脸上挂上热情的笑容,墨竹雪掏出一本空白本子,提笔问:“姓名?”
女子指着男人说:“王大。”
然后又自报家门:“燕三娘。”
微微一愣,墨竹雪没有说什么只是继续写下去了。
两人穿着统一样式的黑色衣裳,袖口有着莲花标记,闻起来有股草药混杂血腥味,女子的面容被斗笠遮掩,看不清晰,而男子虽然行动并无异常,可至今没说过一句话。
可能是哑巴?
给人的感觉就像是那些危险的江湖人士。
在乱世,除了首都及治安好一些,其它地方都靠地头蛇镇压维护治安。
因此也衍生了很多门派、帮会等等,大多帮会更像是一群相同职业的人的集合体,主打互相帮助,比如码头的渔帮。
但这些人在洛阳一般都很安分,毕竟这里的治安是真的好。
在了解完两人的基本情况后,她揭开王大的斗笠观察,很标准的内斜视,看起来只有一只眼睛,她简易的做了个遮盖去遮盖试验。
确认了这是恒定性单眼内斜视,具体来说在右眼。
斜视在成年人身上更加的难以治疗,不过思路还是相同的,先纠正屈光度,后视觉训练,可以用棱镜纠正最后的斜视。
因为有刘温的缘故,她们可以加上针灸削弱强势眼部肌肉,疗程只会更快。
在她的专业领域内,墨竹雪一向有着十足十的掌控力,她看向身着黑衣的女子,解释了大概的流程以及费用。

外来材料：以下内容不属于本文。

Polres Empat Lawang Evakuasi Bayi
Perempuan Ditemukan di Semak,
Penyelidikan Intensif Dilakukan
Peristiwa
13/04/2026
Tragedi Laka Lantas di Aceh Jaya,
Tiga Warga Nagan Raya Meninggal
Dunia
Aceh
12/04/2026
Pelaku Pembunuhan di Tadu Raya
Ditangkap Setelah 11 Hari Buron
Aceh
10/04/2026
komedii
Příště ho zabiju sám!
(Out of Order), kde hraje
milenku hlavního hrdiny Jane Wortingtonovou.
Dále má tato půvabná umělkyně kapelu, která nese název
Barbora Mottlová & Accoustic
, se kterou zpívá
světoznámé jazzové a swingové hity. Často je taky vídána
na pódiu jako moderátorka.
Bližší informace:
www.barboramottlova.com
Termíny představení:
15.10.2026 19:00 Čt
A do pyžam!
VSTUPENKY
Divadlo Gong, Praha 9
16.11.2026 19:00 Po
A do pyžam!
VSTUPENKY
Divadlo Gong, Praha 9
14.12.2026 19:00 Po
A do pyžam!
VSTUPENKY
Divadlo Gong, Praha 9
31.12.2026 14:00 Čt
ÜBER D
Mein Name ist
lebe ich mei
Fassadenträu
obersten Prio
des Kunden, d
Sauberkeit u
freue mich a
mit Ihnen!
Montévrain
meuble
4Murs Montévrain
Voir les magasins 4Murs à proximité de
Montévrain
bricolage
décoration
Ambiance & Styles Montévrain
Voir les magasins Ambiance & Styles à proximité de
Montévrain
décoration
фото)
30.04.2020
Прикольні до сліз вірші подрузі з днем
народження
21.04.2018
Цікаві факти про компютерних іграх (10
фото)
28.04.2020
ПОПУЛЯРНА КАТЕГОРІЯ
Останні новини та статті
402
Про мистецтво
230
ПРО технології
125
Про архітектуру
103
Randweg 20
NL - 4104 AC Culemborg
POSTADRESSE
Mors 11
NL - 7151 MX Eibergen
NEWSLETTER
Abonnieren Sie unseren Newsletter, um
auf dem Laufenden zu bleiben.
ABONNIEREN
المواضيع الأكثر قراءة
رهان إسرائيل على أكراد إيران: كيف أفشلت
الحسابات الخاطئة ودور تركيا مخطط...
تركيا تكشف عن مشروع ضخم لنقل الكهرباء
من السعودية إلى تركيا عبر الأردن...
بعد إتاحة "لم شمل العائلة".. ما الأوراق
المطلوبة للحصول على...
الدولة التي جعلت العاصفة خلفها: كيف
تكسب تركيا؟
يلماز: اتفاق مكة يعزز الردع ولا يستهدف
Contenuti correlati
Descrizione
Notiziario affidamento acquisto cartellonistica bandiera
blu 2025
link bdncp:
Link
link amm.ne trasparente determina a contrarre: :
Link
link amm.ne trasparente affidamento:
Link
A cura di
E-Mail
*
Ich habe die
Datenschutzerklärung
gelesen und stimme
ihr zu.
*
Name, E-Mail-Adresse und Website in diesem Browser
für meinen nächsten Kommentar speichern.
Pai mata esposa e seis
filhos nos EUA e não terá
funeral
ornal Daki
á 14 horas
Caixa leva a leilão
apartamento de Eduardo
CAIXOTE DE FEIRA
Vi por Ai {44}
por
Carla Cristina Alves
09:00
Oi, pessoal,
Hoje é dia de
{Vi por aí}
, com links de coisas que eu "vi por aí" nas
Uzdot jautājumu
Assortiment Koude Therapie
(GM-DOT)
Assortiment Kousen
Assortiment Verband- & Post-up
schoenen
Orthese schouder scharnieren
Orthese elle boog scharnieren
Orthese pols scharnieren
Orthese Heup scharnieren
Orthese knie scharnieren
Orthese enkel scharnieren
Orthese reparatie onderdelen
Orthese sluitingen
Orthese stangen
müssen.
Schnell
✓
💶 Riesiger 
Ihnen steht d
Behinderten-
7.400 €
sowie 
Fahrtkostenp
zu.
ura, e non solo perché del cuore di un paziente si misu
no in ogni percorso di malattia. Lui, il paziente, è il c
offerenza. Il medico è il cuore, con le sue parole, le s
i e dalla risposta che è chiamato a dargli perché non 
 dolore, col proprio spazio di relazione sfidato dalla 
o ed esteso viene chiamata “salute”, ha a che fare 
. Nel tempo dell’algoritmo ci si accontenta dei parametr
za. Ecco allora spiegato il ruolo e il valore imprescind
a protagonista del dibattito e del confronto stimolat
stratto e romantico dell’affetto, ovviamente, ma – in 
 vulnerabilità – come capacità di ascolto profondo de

燕三娘不置可否,只是丢下一装满银子的钱袋:“这人就交给你们了,一月后我来找。”
墨竹雪伸出手:“诶!我们这里不包住宿啊……”
就见燕三娘不知使了什么法子,瞬时便溜得不见踪影。
只留下三人面面相觑。
刘温、墨竹雪与一名来路不明疑似哑巴的男子。
最后墨竹雪还是看在银子的份上,把人带去测了屈光度,写好了眼镜配方,打算明日再磨。
女子将未干的墨迹放置在桌案上,用烛火点燃灯笼后吹灭,对着坐在院子里的男人招呼道:“走吧,随我回府。”

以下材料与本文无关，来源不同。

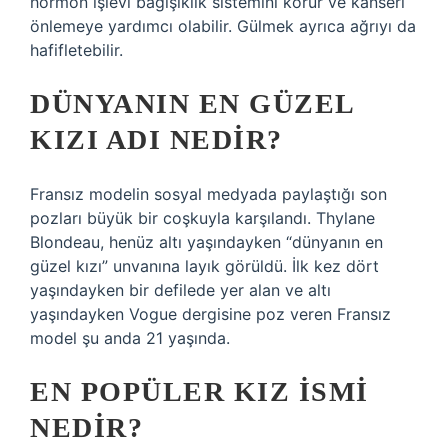
hormon işlevi bağışıklık sistemini korur ve kanseri
önlemeye yardımcı olabilir. Gülmek ayrıca ağrıyı da
hafifletebilir.
DÜNYANIN EN GÜZEL
KIZI ADI NEDIR?
Fransız modelin sosyal medyada paylaştığı son
pozları büyük bir coşkuyla karşılandı. Thylane
Blondeau, henüz altı yaşındayken “dünyanın en
güzel kızı” unvanına layık görüldü. İlk kez dört
yaşındayken bir defilede yer alan ve altı
yaşındayken Vogue dergisine poz veren Fransız
model şu anda 21 yaşında.
EN POPÜLER KIZ ISMI
NEDIR?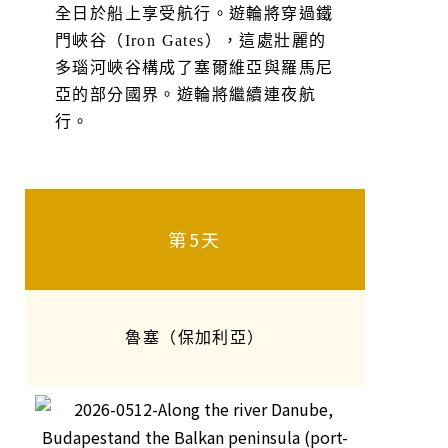
全日於船上享受航行。遊輪將穿過鐵
門峽谷（Iron Gates），這處壯麗的
多瑙河峽谷構成了塞爾維亞與羅馬尼
亞的部分國界。遊輪將繼續連夜航
行。
第5天
魯塞（保加利亞）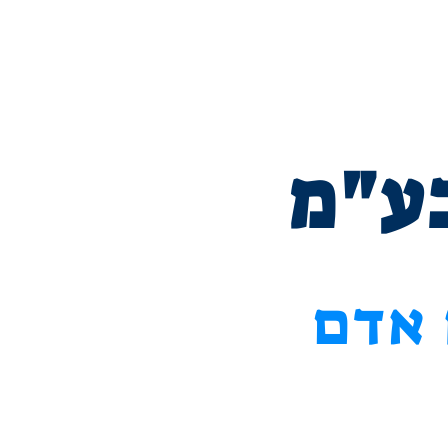
ור קשר
בע"מ
 אדם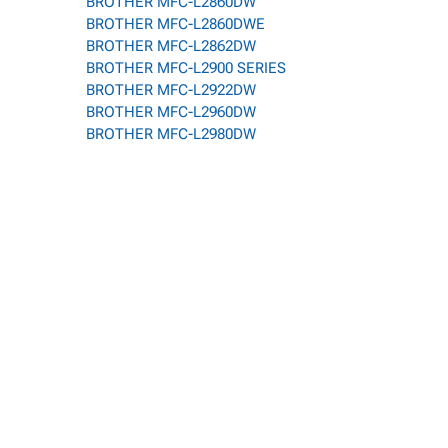
BROTHER MFC-L2860DW
BROTHER MFC-L2860DWE
BROTHER MFC-L2862DW
BROTHER MFC-L2900 SERIES
BROTHER MFC-L2922DW
BROTHER MFC-L2960DW
BROTHER MFC-L2980DW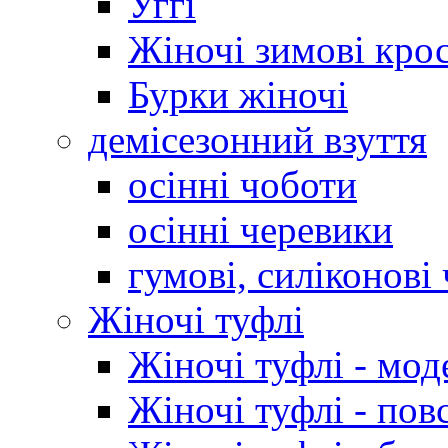
Уггі
Жіночі зимові кро
Бурки жіночі
демісезонний взуття
осінні чоботи
осінні черевики
гумові, силіконові
Жіночі туфлі
Жіночі туфлі - мод
Жіночі туфлі - пов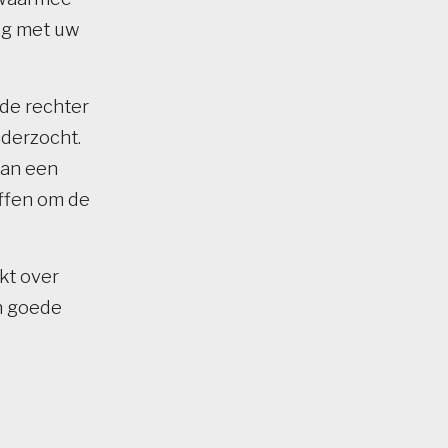
ing met uw
de rechter
nderzocht.
van een
effen om de
kt over
in goede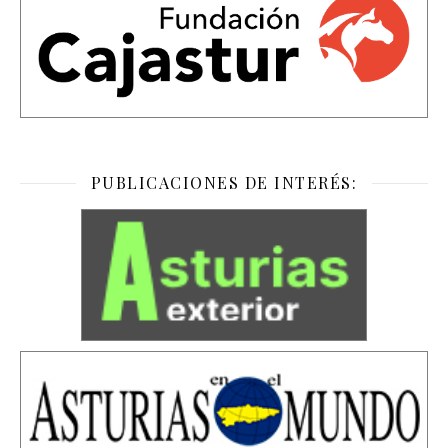
PUBLICACIONES DE INTERÉS:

男子的视线投在墨竹雪的身上,呐呐点头,亦步亦趋跟着,生怕被丢下。
当晚,月黯云浓,更夫报时的声音时不时响起。
沈清苓回到沈氏院中,就见兄长挑灯查账本。
应该不是关于单照镜,因为最后那镜被墨竹雪包圆了,当作低视力的辅助手段。
当然是每卖出去一个,结一次进货的账,不然墨竹雪把自己卖了都买不起那么多单照镜。
沈清苓蹦跳着进去,一脸兴致勃勃:“哥,你真的不想和墨君发生点什么?”
连眼睛都懒得抬,沈陌裘深知自家妹妹尿性,越理越兴奋:“小孩子别操心大人的事,木材腐烂处理得怎么样了?”
沈清苓面色严肃起来,撇撇嘴:
“被斐家阴了呗,真没想到那人竟是斐家的人,现在只能高价买下斐家木材交货了,毕竟他们家品类最齐全。”
好似早有预料,沈陌裘并没有说什么,只是取出一张纸,上面记录着洛阳城内大大小小的木材铺,他圈出几家,指着一个铺子。
“先把这家的库存清了。”
沈清苓有些没明白这其中的商业奥秘:“这个斐家铺子有什么特殊的吗?”
狐狸眼男子并未回答,对一切不爱回答的问题都采取冷处理,好在沈清苓深知自家兄长的性子,打算明日去打探一番。
沈清苓打了个哈欠,本想起身回屋睡觉,就听那忙碌的兄长蹦出一句:“你刚刚说的话,是什么意思?”
她的眼睛唰地就亮了,就爱聊点小八卦,按耐住激动的心情。
女子轻咳一声:“没什么啊,我就是听隔壁婶子说,昨夜墨君带了个男子回院子,不知道是不是她那传说中的情郎。”
沈陌裘缓缓皱眉,一字一顿似乎要将那两个字咀嚼吞咽入腹:“情郎?”
打了个寒颤,沈清苓莫名感觉有点冷。
随后又有点嫌弃兄长的消息得不灵通:“啊?你连这个都没听说过吗?就是墨君之前不是寻死过一回,不知是因为愧对亡夫,还是情郎暴露了,反正闹的还挺大的。”
沈陌裘不语,只默默听着。
八卦完后,沈清苓又忍不住澄清:“但要我说啊,这传言也太离谱了,墨君一点也不像是会寻死觅活的性子啊。”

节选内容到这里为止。